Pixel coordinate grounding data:
★ ★ ★ ★ ★
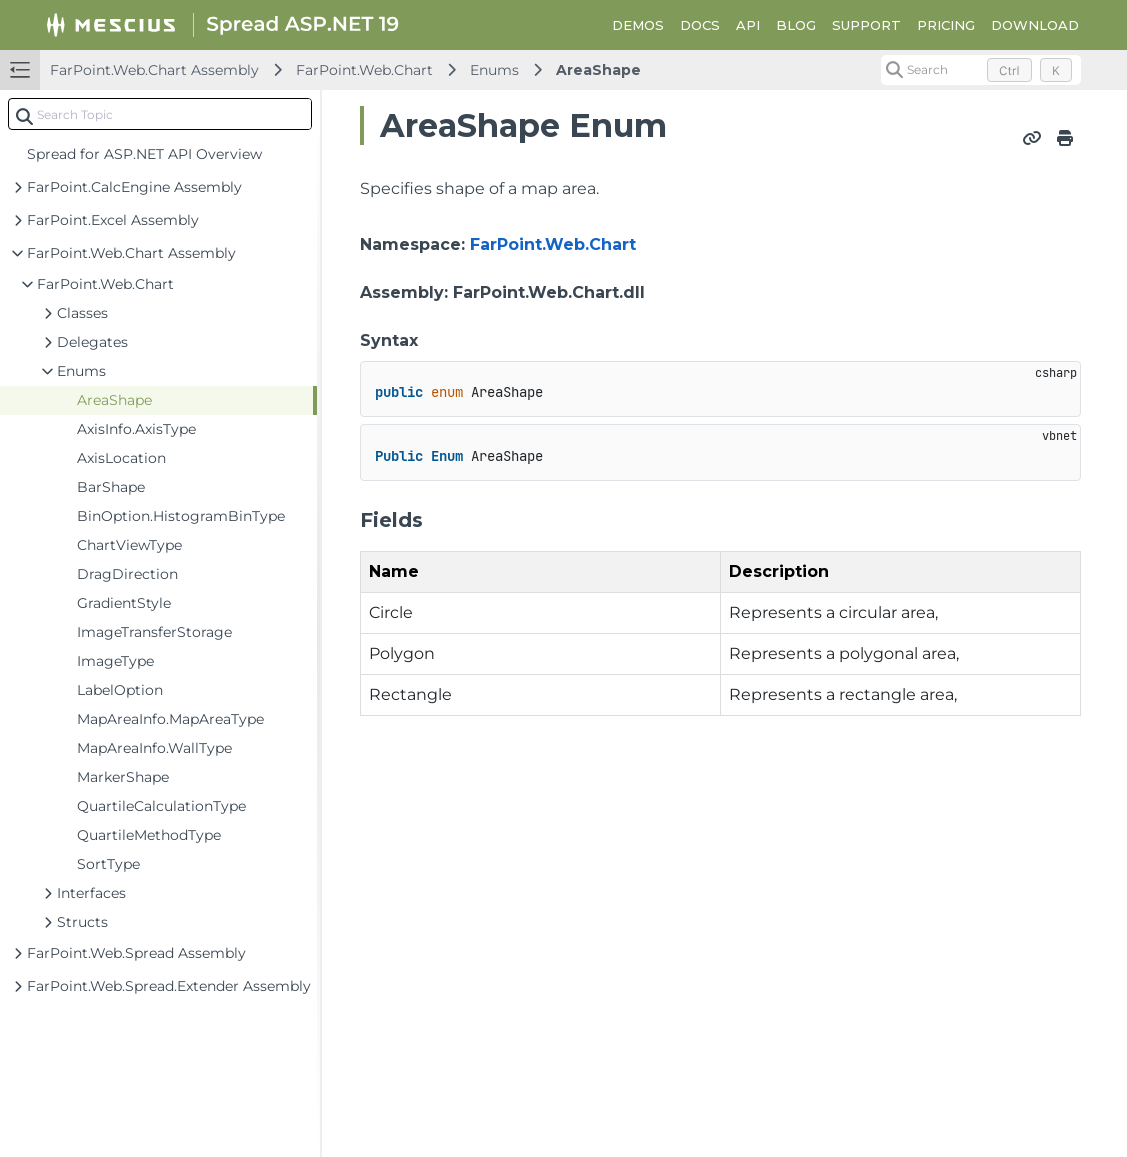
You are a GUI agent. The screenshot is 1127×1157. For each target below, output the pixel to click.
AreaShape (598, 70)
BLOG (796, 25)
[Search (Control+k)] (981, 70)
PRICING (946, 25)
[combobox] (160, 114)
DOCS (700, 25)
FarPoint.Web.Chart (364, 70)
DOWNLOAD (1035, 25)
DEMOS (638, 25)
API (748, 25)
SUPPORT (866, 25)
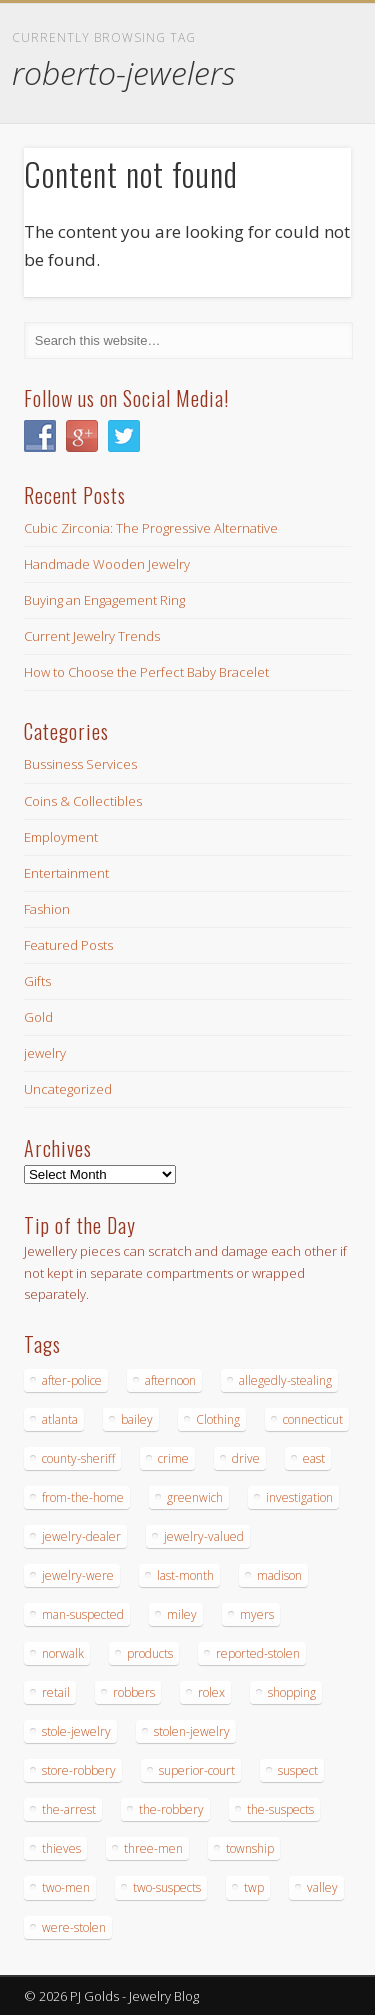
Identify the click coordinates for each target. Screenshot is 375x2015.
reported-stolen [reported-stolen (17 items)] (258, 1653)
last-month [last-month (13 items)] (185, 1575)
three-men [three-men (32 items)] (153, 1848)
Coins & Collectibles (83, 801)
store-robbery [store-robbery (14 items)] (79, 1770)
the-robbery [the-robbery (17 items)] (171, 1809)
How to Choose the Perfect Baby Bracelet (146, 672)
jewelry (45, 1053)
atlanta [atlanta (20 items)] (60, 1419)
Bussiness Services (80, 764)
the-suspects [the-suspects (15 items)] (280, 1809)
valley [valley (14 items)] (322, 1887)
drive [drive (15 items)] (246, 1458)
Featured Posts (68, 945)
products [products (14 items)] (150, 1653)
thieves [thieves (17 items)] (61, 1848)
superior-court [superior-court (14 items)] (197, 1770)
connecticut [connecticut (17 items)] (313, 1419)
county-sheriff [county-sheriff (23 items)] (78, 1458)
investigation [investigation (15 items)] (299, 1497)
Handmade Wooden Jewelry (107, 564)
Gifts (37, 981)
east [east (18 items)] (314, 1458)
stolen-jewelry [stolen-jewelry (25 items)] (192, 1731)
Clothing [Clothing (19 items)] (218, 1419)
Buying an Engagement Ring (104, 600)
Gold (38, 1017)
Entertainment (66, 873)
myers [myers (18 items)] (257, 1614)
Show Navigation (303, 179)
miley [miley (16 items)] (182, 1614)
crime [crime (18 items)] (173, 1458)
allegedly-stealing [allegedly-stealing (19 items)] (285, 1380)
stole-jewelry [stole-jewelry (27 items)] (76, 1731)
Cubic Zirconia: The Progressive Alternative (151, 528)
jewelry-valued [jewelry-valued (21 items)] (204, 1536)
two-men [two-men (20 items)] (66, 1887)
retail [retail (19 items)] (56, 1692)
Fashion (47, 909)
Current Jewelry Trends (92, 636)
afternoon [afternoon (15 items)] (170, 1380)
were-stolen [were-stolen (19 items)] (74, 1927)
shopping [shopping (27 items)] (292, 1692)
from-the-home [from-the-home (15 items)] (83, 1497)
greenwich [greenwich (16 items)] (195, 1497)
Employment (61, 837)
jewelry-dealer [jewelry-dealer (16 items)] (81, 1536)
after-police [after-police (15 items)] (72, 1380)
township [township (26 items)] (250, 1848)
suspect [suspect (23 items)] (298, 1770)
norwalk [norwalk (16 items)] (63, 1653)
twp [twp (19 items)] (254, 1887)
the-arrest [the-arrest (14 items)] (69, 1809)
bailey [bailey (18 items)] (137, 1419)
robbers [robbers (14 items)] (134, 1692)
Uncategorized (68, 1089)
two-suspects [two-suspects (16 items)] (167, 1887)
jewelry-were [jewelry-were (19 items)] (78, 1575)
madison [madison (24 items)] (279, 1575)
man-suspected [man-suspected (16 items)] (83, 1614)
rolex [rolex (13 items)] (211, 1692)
★ ★ ★ ★ ★
**WHAT YOU SHOULD DO**
Write the data above out again exactly, every line of it, and exclude the pictures.

**THE ANSWER**
You are a GUI agent. The screenshot is 1127×1157. For each target below, output the pixel to click.
AreaShape (598, 70)
BLOG (796, 25)
[Search (Control+k)] (981, 70)
PRICING (946, 25)
[combobox] (160, 114)
DOCS (700, 25)
FarPoint.Web.Chart (364, 70)
DOWNLOAD (1035, 25)
DEMOS (638, 25)
API (748, 25)
SUPPORT (866, 25)
Identify the click coordinates for each target. Screenshot is 375x2015.
reported-stolen [reported-stolen (17 items)] (258, 1653)
last-month [last-month (13 items)] (185, 1575)
three-men [three-men (32 items)] (153, 1848)
Coins & Collectibles (83, 801)
store-robbery [store-robbery (14 items)] (79, 1770)
the-robbery [the-robbery (17 items)] (171, 1809)
How to Choose the Perfect Baby Bracelet (146, 672)
jewelry (45, 1053)
atlanta [atlanta (20 items)] (60, 1419)
Bussiness Services (80, 764)
the-suspects [the-suspects (15 items)] (280, 1809)
valley [valley (14 items)] (322, 1887)
drive [drive (15 items)] (246, 1458)
Featured Posts (68, 945)
products [products (14 items)] (150, 1653)
thieves [thieves (17 items)] (61, 1848)
superior-court [superior-court (14 items)] (197, 1770)
connecticut [connecticut (17 items)] (313, 1419)
county-sheriff [county-sheriff (23 items)] (78, 1458)
investigation [investigation (15 items)] (299, 1497)
Handmade Wooden Jewelry (107, 564)
Gifts (37, 981)
east [east (18 items)] (314, 1458)
stolen-jewelry [stolen-jewelry (25 items)] (192, 1731)
Clothing [Clothing (19 items)] (218, 1419)
Buying an Engagement Ring (104, 600)
Gold (38, 1017)
Entertainment (66, 873)
myers [myers (18 items)] (257, 1614)
Show Navigation (303, 179)
miley [miley (16 items)] (182, 1614)
crime [crime (18 items)] (173, 1458)
allegedly-stealing [allegedly-stealing (19 items)] (285, 1380)
stole-jewelry [stole-jewelry (27 items)] (76, 1731)
Cubic Zirconia: The Progressive Alternative (151, 528)
jewelry-valued [jewelry-valued (21 items)] (204, 1536)
two-men [two-men (20 items)] (66, 1887)
retail [retail (19 items)] (56, 1692)
Fashion (47, 909)
Current Jewelry Trends (92, 636)
afternoon [afternoon (15 items)] (170, 1380)
were-stolen [were-stolen (19 items)] (74, 1927)
shopping [shopping (27 items)] (292, 1692)
from-the-home [from-the-home (15 items)] (83, 1497)
greenwich [greenwich (16 items)] (195, 1497)
Employment (61, 837)
jewelry-dealer [jewelry-dealer (16 items)] (81, 1536)
after-police [after-police (15 items)] (72, 1380)
township [township (26 items)] (250, 1848)
suspect [suspect (23 items)] (298, 1770)
norwalk [norwalk (16 items)] (63, 1653)
twp [twp (19 items)] (254, 1887)
the-arrest [the-arrest (14 items)] (69, 1809)
bailey [bailey (18 items)] (137, 1419)
robbers [robbers (14 items)] (134, 1692)
Uncategorized (68, 1089)
two-suspects [two-suspects (16 items)] (167, 1887)
jewelry-were [jewelry-were (19 items)] (78, 1575)
madison [madison (24 items)] (279, 1575)
man-suspected [man-suspected (16 items)] (83, 1614)
rolex [rolex (13 items)] (211, 1692)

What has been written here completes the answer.